On a very regular basis, like this morning, when I sit down in front of my taunting blank computer screen, I give thanks for her foresight.

I give thanks for Christmas, 1986, the year I first inflicted my family on the woman I’d eventually marry. She and my younger sister, while in the throes of advanced eggnog poisoning, conspired to pull a practical joke on me: They decided to take me skiing.

I had never been skiing. I thought riding chairs to the tops of mountains and sliding down on waxed boards was a pretty wussie way to earn your mountain. Anything short of hiking up and glissading down was both way too frou-frou and, for most of my life, way too expensive to merit serious consideration.

They arranged equipment and said they’d teach me, so I agreed to go. Well, actually they called me a coward, belittled my manhood and made those awful chicken clucking sounds when I told them they were out of their minds, so really, I didn’t have much choice.

Having climbed and hiked virtually every nook and cranny of Sandia Mountain—the eastern border of Albuquerque, New Mexico—I felt supremely comfortable taking up their challenge.
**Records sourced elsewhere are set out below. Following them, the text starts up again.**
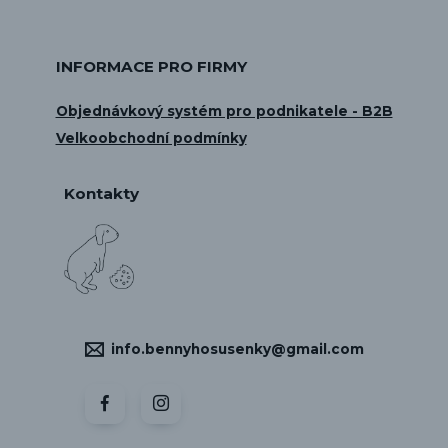
INFORMACE PRO FIRMY
Objednávkový systém pro podnikatele - B2B
Velkoobchodní podmínky
Kontakty
info.bennyhosusenky@gmail.com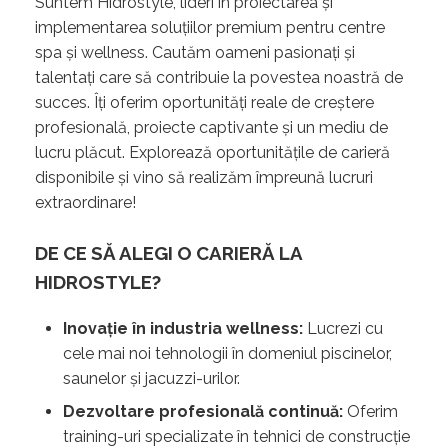
Suntem Hidrostyle, lideri în proiectarea și
implementarea soluțiilor premium pentru centre
spa și wellness. Cautăm oameni pasionați și
talentați care să contribuie la povestea noastră de
succes. Îți oferim oportunități reale de creștere
profesională, proiecte captivante și un mediu de
lucru plăcut. Explorează oportunitățile de carieră
disponibile și vino să realizăm împreună lucruri
extraordinare!
DE CE SĂ ALEGI O CARIERĂ LA
HIDROSTYLE?
Inovație în industria wellness:
Lucrezi cu
cele mai noi tehnologii în domeniul piscinelor,
saunelor și jacuzzi-urilor.
Dezvoltare profesională continuă:
Oferim
training-uri specializate în tehnici de construcție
It was my mountain. The craggy side, not the ski side. At least until I put skis on. At which point, it became the Twilight Zone, a place where the laws of gravity became threatening.

For the first half of the first run—of course they took me to the top of the mountain—I was convinced Go-Turn-Fall was the only possible way any human could ski. The fact they didn’t seem to execute the Fall part nearly as often or as well as I did changed nothing. I was also convinced it was a normal part of learning to ski to scream, “I’ll kill you if I ever catch you!” at people you love under normal circumstances and would never, ever think of as at all bitchy.

But somehow, by the time we reached the bottom of the mountain, I had developed a pattern of Go-Turn-Go-Turn-Fall and was so encouraged by this clear show of progress, I skied right onto the chairlift. My enthusiasm surprised both of them, the liftie and the person ahead of me about to sit on the lift who surprisingly ended up on my lap. But I was hooked.

The rest is personal history. I took an early pardon from a life sentence at a financial institution that shall remain nameless, sold my house, moved to Whistler and convinced Bob Barnett to let me tell you stories like this.  

For which I am truly thankful... even if you’re not.